Remember, Dorries considered this organisation to be ‘neither pro-choice nor pro-life’.
Because the baby hasn’t made the passage down the birth canal doesn’t make the loss any less or the distress any less acute. To many, the aborted baby they had felt kicking was still their baby and as hard as it may be for someone as ‘liberated’ as Suzanne claims to be to understand, to some women, knowing that they had given their baby life and a desperate couple a family would have been much easier to live with than the lifelong knowledge that they ended their baby’s life. The option of adoption provides a degree of comfort which the terminal finality of abortion lacks.
Does adoption really provide a ‘degree of comfort’ to women who give up their offspring?
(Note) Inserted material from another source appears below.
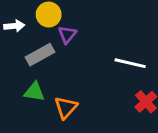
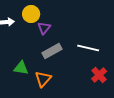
gray rectangle: (40, 55) -> (52, 51), moved

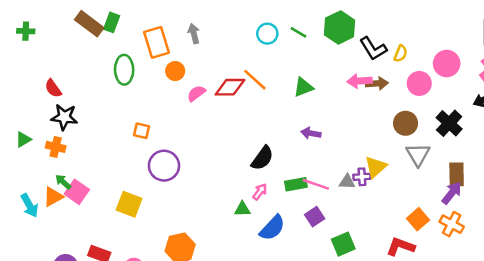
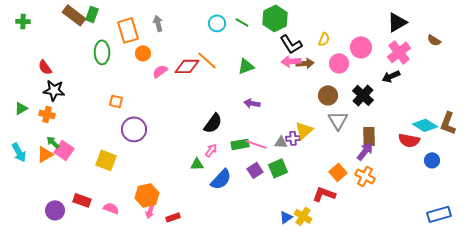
black L-shape: (373, 49) -> (291, 44), moved
cyan arrow: (29, 205) -> (19, 152), moved
green square: (343, 244) -> (278, 168), moved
This article reports the findings of a study commissioned by the Mental Health Foundation which examined the experiences and needs of birth mothers who relinquished a child for adoption. Historically, birth mothers have been neglected in the British literature; their experience is considered to have ended at the time of placement. This research however, indicates the long-term implications of relinquishment are severe—particularly in relation to mental health. They demand that the complexity and uniqueness of relinquishment as a form of loss be more fully understood, birth mothers’ reactions to those experiences are not pathologized and professionals learn to respond more positively. GP’s in particular need to develop a more sensitive understanding of their needs and in so doing could prevent the medicalization of some birth mothers.
This is the adoption sector’s dirty little secret – almost no one gives a toss about what happens to the ‘birth mother’ after they’ve given up their child for adoption despite the evidence that giving up a child for adoption is a traumatic experience with long term consequences for the mental health of women, and you certainly won’t see dmanding that adoption agencies be prevented from ‘counselling’ pregnant women about adoption.
At the very end of her article Suzanne states ‘I want people to be given unbiased information’. Well, thank you Suzanne, you put the cats down and got there in the end. So do I, which is exactly what this amendment is about. Providing choice, removing bias, and making sure that only professionals who have no financial gain to be made from the ultimate decision making process get anywhere near a woman during the most vulnerable days of her life.
Liar.
There is no other word to describe Dorries’s systematic use of untruths and misrepresentations throughout this article – although ‘bullshit’ is good and perhaps more closely reflects Dorries’ total disregard for the truth value of her statements.
As mentioned at the outset, I suspect that this article by Dorries is the one she hopes CiF will publish under its right of reply policy. I actually think that there’s little chance of it appearing at the Guardian given the extent to which its based on untruths and misrepresentations – the Guardian’s lawyers are not so sloppy as to allow such blatant and, in place, potentially libellous falsehoods through the editorial system and, stripped of its bullshit, the article would contain almost nothing by way of actual content beyond the quotations taken from Suzanne Moore’s original article.
Thank you for keeping tabs on this – when it comes up in conversation I tell people this blog is one of the best sources on the whole sorry business.